Dealing with recursive arrays & hashes can be tricky.

The current handling of recursive arrays is much improved over that of Ruby 1.8.6. Array comparison still has some bugs though.

For instance:
x = []; x << x
y = [[x]]
x == y   # ==> true
y == x   # ==> false, should be true!

Morevoer, recursive arrays that are built the same way are not recognized as equal:
z = []; z << z
x == z   # ==> false, should be true!

Needless to say, arrays that have the same elements (e.g. a single element, containing a single element, ...) but built differently way are  not recognized as equal:
stone = []; stepping = [stone]; stone << stepping
x == stepping   # ==> false, would be nice to be true!
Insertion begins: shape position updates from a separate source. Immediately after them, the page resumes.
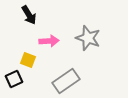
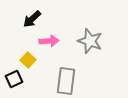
black arrow: moved 3 px right, 4 px down; rotated 78 degrees clockwise
gray star: moved 2 px right, 3 px down
yellow square: rotated 21 degrees clockwise
gray rectangle: rotated 48 degrees counterclockwise
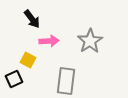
black arrow: rotated 84 degrees counterclockwise
gray star: rotated 20 degrees clockwise
yellow square: rotated 14 degrees counterclockwise
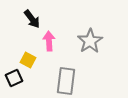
pink arrow: rotated 90 degrees counterclockwise
black square: moved 1 px up
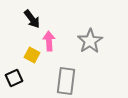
yellow square: moved 4 px right, 5 px up
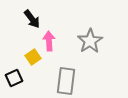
yellow square: moved 1 px right, 2 px down; rotated 28 degrees clockwise
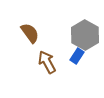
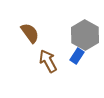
brown arrow: moved 1 px right, 1 px up
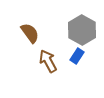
gray hexagon: moved 3 px left, 5 px up
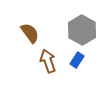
blue rectangle: moved 4 px down
brown arrow: rotated 10 degrees clockwise
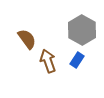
brown semicircle: moved 3 px left, 6 px down
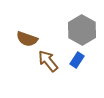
brown semicircle: rotated 145 degrees clockwise
brown arrow: rotated 20 degrees counterclockwise
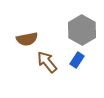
brown semicircle: rotated 30 degrees counterclockwise
brown arrow: moved 1 px left, 1 px down
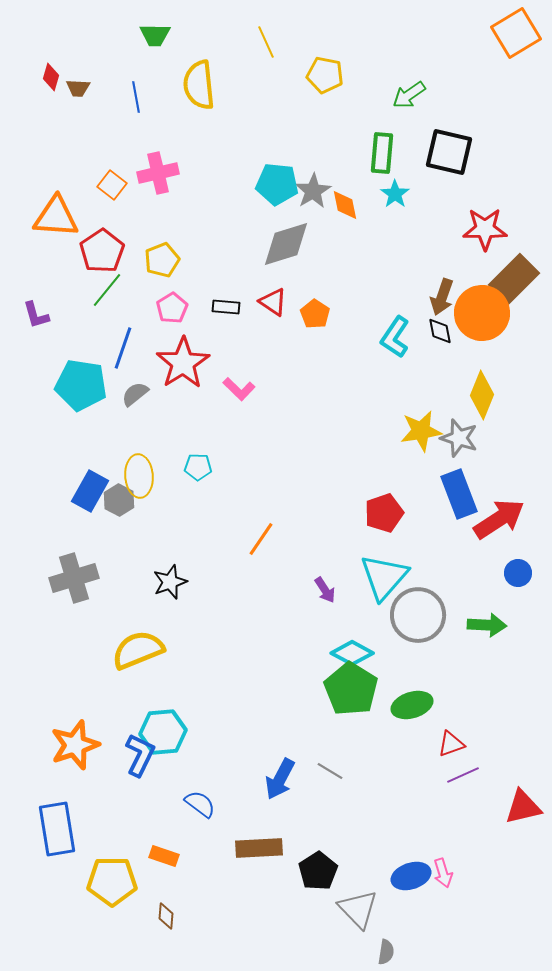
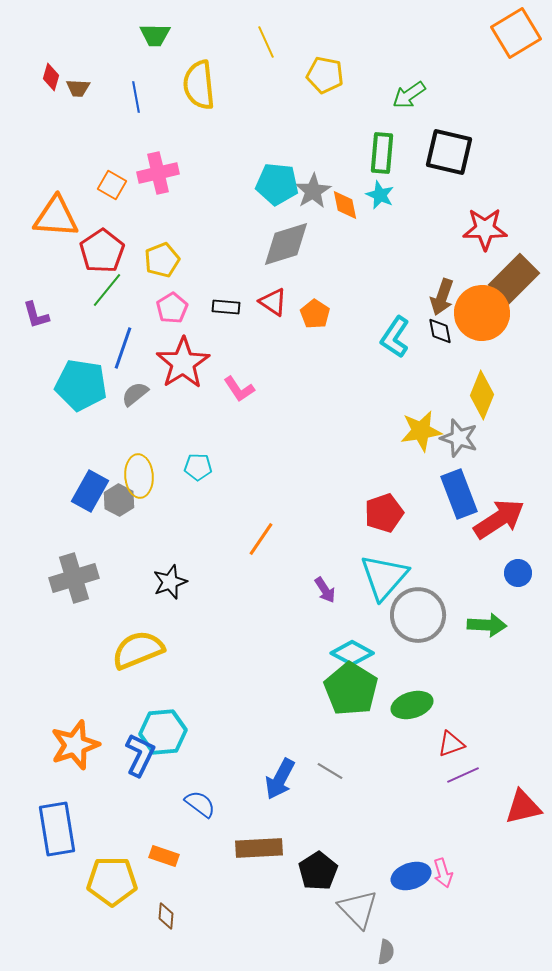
orange square at (112, 185): rotated 8 degrees counterclockwise
cyan star at (395, 194): moved 15 px left, 1 px down; rotated 12 degrees counterclockwise
pink L-shape at (239, 389): rotated 12 degrees clockwise
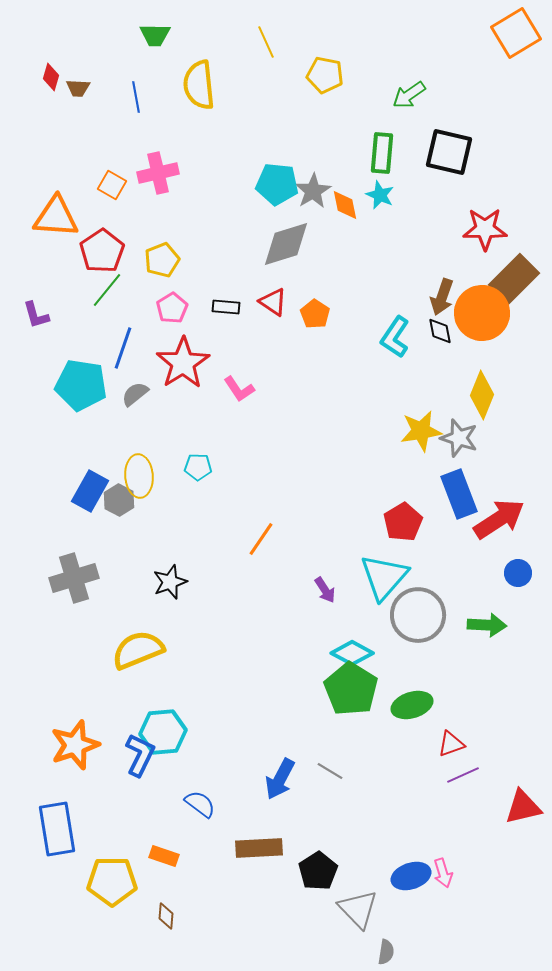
red pentagon at (384, 513): moved 19 px right, 9 px down; rotated 12 degrees counterclockwise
The attached patch fixes all of these problems :-)


* How:
The function rb_exec_recursive handles the recursivity by pushing and poping the elements it encounters for a given method (for example eql?). For such comparisons, instead of keeping track of the elements it encounters, I modified it so that it keeps track of both the elements being compared. A recursion is detected only when a matching pair is found.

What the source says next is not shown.